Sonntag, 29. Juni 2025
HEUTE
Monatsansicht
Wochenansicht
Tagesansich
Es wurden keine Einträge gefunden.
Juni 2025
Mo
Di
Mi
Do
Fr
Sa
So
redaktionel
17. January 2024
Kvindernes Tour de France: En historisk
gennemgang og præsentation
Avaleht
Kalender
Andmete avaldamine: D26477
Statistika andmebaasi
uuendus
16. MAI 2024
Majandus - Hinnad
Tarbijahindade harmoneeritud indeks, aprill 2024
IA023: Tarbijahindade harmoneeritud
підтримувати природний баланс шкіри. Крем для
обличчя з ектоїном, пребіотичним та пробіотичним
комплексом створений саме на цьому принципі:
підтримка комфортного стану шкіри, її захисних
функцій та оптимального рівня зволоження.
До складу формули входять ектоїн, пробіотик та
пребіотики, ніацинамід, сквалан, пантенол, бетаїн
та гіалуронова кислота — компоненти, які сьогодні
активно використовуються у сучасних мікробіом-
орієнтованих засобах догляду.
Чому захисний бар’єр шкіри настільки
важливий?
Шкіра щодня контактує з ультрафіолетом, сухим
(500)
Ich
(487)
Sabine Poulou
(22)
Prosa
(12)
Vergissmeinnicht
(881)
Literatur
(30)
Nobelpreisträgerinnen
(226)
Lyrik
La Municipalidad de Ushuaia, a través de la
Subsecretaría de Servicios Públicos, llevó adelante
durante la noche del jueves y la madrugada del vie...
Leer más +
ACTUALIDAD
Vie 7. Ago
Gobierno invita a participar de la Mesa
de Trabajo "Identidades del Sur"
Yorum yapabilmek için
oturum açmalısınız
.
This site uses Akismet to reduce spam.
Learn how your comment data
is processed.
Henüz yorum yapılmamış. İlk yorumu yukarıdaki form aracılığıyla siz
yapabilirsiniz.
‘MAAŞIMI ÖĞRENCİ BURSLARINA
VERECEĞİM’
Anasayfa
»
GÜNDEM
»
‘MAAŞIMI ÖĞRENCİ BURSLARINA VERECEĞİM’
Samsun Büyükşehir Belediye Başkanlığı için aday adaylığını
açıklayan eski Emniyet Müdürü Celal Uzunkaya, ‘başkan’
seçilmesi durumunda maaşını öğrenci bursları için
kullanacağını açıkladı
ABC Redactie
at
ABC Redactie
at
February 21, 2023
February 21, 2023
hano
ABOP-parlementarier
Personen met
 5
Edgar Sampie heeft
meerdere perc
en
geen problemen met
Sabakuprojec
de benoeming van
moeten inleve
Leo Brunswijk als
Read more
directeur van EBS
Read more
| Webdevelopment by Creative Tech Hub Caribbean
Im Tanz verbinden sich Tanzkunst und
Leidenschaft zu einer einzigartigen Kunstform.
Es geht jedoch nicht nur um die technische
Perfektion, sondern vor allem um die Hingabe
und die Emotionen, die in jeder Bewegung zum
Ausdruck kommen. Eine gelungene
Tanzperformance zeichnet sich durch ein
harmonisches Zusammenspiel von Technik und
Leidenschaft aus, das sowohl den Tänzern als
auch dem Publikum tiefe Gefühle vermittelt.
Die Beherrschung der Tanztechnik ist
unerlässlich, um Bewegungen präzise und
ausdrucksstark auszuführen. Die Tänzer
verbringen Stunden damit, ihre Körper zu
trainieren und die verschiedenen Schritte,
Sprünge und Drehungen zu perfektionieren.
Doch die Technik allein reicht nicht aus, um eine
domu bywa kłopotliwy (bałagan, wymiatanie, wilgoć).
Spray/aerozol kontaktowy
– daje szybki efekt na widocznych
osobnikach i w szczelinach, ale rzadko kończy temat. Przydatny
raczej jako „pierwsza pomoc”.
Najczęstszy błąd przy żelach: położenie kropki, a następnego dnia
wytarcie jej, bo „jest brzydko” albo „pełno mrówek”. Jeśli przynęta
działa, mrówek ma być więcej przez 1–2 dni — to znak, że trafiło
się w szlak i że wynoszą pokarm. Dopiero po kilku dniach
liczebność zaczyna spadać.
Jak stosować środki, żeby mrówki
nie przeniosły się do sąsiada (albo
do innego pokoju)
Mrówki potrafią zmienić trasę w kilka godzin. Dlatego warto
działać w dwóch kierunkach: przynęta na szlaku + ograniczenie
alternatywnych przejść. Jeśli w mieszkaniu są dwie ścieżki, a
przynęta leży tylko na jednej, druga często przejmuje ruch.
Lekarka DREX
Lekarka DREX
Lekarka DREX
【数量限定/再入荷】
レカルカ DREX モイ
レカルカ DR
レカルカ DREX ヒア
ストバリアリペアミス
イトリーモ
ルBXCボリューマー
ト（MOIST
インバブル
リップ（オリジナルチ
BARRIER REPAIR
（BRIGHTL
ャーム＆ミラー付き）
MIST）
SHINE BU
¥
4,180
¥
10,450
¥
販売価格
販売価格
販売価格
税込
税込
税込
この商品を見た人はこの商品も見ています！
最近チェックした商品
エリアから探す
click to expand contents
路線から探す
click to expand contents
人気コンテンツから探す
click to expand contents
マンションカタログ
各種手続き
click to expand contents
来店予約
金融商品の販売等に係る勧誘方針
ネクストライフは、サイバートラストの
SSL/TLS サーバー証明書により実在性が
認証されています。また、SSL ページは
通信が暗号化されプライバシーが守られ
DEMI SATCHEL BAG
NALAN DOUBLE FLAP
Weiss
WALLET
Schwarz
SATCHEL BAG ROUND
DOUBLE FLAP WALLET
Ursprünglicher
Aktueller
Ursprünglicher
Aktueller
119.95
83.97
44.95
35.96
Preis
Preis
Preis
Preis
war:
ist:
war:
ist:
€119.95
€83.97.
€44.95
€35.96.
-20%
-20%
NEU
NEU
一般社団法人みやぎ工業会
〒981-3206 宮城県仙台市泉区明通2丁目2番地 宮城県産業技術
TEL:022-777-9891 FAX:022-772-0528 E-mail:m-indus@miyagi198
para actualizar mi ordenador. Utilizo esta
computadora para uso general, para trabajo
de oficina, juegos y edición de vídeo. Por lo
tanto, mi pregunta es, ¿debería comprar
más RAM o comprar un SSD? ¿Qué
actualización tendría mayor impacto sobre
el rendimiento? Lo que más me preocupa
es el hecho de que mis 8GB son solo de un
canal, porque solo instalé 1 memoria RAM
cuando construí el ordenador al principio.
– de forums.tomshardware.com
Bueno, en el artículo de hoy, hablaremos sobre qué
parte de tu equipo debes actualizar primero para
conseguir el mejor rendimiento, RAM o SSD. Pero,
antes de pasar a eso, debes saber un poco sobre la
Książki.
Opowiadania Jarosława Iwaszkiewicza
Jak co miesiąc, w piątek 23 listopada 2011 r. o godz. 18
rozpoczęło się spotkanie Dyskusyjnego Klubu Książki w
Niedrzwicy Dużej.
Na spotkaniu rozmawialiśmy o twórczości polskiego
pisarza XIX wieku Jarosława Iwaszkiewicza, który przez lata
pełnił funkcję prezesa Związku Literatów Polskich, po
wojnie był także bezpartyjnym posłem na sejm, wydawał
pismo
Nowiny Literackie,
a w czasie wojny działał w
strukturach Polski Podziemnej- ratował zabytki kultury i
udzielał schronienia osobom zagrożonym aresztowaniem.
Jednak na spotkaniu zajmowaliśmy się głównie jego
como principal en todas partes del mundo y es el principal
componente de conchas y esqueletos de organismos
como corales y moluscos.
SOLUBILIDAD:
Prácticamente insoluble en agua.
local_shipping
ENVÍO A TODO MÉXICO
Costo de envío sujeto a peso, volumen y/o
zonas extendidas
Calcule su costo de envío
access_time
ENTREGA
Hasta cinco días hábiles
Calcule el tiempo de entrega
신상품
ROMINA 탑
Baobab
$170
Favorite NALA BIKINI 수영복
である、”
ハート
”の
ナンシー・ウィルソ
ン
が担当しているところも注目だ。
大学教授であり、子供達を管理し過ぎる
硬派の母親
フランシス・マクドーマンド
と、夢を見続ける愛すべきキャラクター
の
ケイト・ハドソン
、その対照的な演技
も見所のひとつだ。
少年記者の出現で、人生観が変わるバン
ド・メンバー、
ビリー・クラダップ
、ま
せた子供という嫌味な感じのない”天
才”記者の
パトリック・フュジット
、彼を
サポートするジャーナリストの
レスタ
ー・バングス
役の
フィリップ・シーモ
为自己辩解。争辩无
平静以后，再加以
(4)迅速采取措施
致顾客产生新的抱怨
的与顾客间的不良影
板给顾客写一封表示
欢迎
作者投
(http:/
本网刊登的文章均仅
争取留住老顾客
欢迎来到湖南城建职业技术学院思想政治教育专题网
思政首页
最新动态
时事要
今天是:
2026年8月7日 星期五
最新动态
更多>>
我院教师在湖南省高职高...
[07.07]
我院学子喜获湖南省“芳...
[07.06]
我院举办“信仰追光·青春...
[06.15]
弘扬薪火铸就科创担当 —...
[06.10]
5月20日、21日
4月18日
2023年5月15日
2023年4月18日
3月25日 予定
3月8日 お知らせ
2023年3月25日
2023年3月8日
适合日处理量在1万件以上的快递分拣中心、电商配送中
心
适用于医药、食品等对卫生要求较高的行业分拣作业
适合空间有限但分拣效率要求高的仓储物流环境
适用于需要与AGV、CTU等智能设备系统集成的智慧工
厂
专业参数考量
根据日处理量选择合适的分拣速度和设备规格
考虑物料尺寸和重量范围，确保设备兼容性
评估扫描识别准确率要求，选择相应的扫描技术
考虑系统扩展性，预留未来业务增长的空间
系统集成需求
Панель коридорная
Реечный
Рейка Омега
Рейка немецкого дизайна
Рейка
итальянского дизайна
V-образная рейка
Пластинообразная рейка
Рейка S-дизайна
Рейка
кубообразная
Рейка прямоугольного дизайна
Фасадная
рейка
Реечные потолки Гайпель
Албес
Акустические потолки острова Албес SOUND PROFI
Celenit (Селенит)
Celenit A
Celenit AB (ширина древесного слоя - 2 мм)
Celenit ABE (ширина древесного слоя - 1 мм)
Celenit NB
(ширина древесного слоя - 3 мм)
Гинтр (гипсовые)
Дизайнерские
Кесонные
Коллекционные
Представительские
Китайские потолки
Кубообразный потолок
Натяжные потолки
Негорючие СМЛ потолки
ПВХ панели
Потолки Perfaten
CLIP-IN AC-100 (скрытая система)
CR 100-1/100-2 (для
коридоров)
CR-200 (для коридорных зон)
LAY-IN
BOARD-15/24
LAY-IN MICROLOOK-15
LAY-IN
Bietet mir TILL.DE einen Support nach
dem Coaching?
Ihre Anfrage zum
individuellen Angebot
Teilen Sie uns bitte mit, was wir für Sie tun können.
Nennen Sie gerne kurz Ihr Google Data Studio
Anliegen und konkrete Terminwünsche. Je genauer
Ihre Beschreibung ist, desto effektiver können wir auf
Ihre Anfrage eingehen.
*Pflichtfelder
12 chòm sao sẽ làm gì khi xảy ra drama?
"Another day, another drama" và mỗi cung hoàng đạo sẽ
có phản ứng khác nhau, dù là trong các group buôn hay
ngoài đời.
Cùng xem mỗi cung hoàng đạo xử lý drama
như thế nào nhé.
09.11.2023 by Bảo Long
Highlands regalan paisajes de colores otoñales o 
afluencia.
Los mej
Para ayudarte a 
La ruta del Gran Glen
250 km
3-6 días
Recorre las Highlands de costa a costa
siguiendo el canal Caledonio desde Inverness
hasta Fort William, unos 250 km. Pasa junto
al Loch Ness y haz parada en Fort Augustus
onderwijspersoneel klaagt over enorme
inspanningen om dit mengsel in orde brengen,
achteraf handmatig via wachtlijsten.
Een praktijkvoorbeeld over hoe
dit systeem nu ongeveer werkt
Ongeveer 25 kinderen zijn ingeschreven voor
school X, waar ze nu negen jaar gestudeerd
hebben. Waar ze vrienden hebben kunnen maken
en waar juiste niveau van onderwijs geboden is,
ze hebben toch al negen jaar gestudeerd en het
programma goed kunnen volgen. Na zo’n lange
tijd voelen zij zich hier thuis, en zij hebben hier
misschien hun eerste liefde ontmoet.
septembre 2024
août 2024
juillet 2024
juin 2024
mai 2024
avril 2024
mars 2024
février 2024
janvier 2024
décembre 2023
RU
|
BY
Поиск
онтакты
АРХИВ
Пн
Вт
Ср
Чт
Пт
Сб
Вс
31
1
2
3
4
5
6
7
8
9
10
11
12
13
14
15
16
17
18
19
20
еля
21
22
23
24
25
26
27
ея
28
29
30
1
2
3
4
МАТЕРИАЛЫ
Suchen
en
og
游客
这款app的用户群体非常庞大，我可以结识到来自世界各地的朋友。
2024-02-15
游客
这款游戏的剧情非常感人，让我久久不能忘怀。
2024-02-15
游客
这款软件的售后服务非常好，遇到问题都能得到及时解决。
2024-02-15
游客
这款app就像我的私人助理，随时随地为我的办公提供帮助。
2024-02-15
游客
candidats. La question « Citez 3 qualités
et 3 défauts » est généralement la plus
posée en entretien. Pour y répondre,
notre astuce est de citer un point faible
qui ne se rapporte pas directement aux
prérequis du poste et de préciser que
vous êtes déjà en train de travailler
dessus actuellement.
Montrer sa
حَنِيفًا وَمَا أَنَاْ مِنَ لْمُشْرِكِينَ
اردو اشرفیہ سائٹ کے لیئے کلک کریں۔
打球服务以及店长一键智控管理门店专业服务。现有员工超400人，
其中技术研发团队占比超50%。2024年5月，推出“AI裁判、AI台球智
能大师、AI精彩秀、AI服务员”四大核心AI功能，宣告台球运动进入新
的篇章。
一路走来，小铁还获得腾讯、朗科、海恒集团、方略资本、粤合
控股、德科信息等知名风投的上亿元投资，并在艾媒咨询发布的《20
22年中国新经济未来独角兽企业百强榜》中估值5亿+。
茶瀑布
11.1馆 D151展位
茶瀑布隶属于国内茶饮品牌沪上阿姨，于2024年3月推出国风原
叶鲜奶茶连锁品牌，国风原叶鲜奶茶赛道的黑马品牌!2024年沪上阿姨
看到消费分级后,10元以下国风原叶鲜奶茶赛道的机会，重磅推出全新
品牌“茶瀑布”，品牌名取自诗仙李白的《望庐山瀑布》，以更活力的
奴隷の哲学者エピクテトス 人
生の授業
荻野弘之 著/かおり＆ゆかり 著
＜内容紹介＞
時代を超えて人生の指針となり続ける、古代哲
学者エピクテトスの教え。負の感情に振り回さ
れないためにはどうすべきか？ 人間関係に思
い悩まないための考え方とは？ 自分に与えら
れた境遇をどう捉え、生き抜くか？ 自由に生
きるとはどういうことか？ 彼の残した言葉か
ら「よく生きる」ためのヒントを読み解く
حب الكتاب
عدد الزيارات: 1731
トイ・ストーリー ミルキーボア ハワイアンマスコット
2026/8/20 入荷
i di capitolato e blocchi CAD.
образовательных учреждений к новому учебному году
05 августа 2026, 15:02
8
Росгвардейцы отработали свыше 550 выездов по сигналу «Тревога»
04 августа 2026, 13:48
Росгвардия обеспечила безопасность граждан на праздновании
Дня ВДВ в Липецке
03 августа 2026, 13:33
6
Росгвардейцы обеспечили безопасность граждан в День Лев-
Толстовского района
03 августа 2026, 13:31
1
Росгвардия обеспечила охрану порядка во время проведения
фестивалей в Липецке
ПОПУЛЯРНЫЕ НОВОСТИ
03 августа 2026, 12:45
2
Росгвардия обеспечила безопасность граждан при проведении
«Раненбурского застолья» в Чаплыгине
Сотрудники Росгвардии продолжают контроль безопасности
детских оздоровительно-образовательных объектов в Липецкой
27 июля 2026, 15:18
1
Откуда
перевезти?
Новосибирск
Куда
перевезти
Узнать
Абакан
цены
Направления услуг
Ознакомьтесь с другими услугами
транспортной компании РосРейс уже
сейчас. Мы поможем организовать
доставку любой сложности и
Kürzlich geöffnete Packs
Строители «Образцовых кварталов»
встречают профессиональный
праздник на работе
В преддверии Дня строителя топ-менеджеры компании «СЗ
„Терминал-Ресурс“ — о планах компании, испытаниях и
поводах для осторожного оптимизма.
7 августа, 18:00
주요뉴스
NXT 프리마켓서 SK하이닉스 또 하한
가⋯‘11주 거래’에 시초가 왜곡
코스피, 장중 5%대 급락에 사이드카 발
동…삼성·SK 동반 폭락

_ _ _ _ _ _ _

• _THE TASK_
Above are the entries. Output exactly the lines beginning with the line that has "フランシス・マクドーマンド" and ending with the line that has "CR 100-1/100-2 (для".

• _OUTPUT FOR THIS TASK_
フランシス・マクドーマンド
と、夢を見続ける愛すべきキャラクター
の
ケイト・ハドソン
、その対照的な演技
も見所のひとつだ。
少年記者の出現で、人生観が変わるバン
ド・メンバー、
ビリー・クラダップ
、ま
せた子供という嫌味な感じのない”天
才”記者の
パトリック・フュジット
、彼を
サポートするジャーナリストの
レスタ
ー・バングス
役の
フィリップ・シーモ
为自己辩解。争辩无
平静以后，再加以
(4)迅速采取措施
致顾客产生新的抱怨
的与顾客间的不良影
板给顾客写一封表示
欢迎
作者投
(http:/
本网刊登的文章均仅
争取留住老顾客
欢迎来到湖南城建职业技术学院思想政治教育专题网
思政首页
最新动态
时事要
今天是:
2026年8月7日 星期五
最新动态
更多>>
我院教师在湖南省高职高...
[07.07]
我院学子喜获湖南省“芳...
[07.06]
我院举办“信仰追光·青春...
[06.15]
弘扬薪火铸就科创担当 —...
[06.10]
5月20日、21日
4月18日
2023年5月15日
2023年4月18日
3月25日 予定
3月8日 お知らせ
2023年3月25日
2023年3月8日
适合日处理量在1万件以上的快递分拣中心、电商配送中
心
适用于医药、食品等对卫生要求较高的行业分拣作业
适合空间有限但分拣效率要求高的仓储物流环境
适用于需要与AGV、CTU等智能设备系统集成的智慧工
厂
专业参数考量
根据日处理量选择合适的分拣速度和设备规格
考虑物料尺寸和重量范围，确保设备兼容性
评估扫描识别准确率要求，选择相应的扫描技术
考虑系统扩展性，预留未来业务增长的空间
系统集成需求
Панель коридорная
Реечный
Рейка Омега
Рейка немецкого дизайна
Рейка
итальянского дизайна
V-образная рейка
Пластинообразная рейка
Рейка S-дизайна
Рейка
кубообразная
Рейка прямоугольного дизайна
Фасадная
рейка
Реечные потолки Гайпель
Албес
Акустические потолки острова Албес SOUND PROFI
Celenit (Селенит)
Celenit A
Celenit AB (ширина древесного слоя - 2 мм)
Celenit ABE (ширина древесного слоя - 1 мм)
Celenit NB
(ширина древесного слоя - 3 мм)
Гинтр (гипсовые)
Дизайнерские
Кесонные
Коллекционные
Представительские
Китайские потолки
Кубообразный потолок
Натяжные потолки
Негорючие СМЛ потолки
ПВХ панели
Потолки Perfaten
CLIP-IN AC-100 (скрытая система)
CR 100-1/100-2 (для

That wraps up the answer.